[[ Raw data open ]]

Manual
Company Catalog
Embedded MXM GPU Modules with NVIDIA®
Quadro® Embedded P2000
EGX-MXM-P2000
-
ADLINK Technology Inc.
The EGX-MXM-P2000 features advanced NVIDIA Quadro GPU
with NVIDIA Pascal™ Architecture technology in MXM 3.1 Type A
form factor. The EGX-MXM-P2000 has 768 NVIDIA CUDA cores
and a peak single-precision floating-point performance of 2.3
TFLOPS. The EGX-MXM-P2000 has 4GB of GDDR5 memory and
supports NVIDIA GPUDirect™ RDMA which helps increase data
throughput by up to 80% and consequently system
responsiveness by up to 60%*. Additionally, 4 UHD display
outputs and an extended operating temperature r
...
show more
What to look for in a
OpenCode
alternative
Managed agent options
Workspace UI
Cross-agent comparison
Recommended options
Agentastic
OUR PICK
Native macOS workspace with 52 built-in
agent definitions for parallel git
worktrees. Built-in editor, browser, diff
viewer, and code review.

[[ Raw data closed ]]
[[ Raw data open ]]

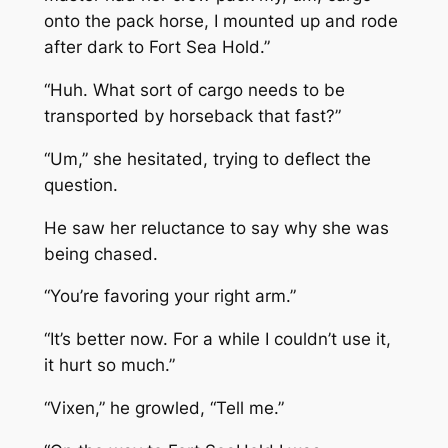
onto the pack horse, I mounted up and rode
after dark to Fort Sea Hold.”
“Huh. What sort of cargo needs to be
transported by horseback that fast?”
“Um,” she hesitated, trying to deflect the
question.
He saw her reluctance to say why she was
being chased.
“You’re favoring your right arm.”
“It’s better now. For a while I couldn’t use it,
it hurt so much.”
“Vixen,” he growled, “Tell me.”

[[ Raw data closed ]]

__Task prompt__: Only the lines from the one containing "outputs and an" through the one containing "viewer, and code review." are to be retyped, both boundary lines included, with no other material.

__Response to this exercise__:
outputs and an extended operating temperature r
...
show more
What to look for in a
OpenCode
alternative
Managed agent options
Workspace UI
Cross-agent comparison
Recommended options
Agentastic
OUR PICK
Native macOS workspace with 52 built-in
agent definitions for parallel git
worktrees. Built-in editor, browser, diff
viewer, and code review.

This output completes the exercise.